I think you replied to the wrong post
And - Rudolf Wild invented the drink in 1969
I know it’s not the first, I never claimed it was. But as someone who is old enough to remember what life was like before Columbine, that was the one that changed everything. That’s when we started having active shooter drills.
Then 9/11 just amplified it.
The pouches seem like less plastic.
They have these revolutionary containers made from paper that is layered in order to make it hard and card like.
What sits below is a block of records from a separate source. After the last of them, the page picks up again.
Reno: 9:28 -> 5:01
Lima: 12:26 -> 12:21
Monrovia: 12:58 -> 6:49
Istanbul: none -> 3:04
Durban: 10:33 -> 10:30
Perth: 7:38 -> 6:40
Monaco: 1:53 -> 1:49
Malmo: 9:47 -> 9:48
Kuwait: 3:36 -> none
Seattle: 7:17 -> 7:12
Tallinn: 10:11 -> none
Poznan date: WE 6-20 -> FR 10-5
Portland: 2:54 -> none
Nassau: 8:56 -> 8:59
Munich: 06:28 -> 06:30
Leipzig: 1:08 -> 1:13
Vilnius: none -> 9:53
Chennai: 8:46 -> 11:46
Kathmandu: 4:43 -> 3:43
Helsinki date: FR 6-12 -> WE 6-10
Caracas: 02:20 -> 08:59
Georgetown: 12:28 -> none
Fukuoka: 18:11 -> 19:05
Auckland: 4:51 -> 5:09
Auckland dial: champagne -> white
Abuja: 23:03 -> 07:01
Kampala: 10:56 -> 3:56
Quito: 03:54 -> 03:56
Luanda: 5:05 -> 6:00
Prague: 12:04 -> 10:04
Almost stiff as a board. And is capable of holding liquids and also breaks down very easily. 😒
I’m in!
What are they lined with to prevent them from getting soggy from contact with the liquid?
Probably Teflon 🤣💀
Polyethylene and/or aluminum foil but iirc before plastics, it would have been wax.
Probably parrafin.
Take a wild guess what parrafin is made from…
Not sure if it has the same issues breaking down as plastic, but it’s still a petroleum byproduct, so we should probably be moving away from it.
Being made from petroleum isnt bad. its a byproduct of distilling lubricates.
But the original package seems like such an efficient way to injest micro-plastics. I hope the bottles have the annoying safety rings that are hard for people to open because they probably also produce micro-plastics.
I can’t speak for how the different materials degrade over time, but at least the old mylar bags were shielded from sunlight.
They were polyester-reverse side printed to aluminum then laminated to polyethylene.
The article doesn’t actually say they are phasing out pouches, just that they are introducing bottles.
Yeah thats fair.
The outrage might even be a result of corporate marketing strategy.
Maybe I should alakazam the post?
Seems they updated the article title, which now says the exact opposite of your post title.
Unsure if you can edit. Here’s the new title:
Capri Sun promises they aren’t phasing out pouches after reports of a switch to bottles ruined childhoods everywhere
Oh no! Anyway
I don’t get it. Am I too American?
Yep. It’s sold in Italy and it’s arguably better than Capri Sun. I’ve actually never seen Capri Sun in the supermarket shelves.
Pesca makes it sound like fish juice
That’s “pesce” but you’re somehow right lmao
Pescado is Spanish for fish.
shit rots your teeth anyway
Are you just talking about sugar content or something more?
Hated this greasy garbage as a kid
Greasy?
Seems he got a bad bag, I guess.
I don’t care about the nostalgia, but they are going to stop being easy to squeeze into a lunchbox now, so I’ll find a different brand.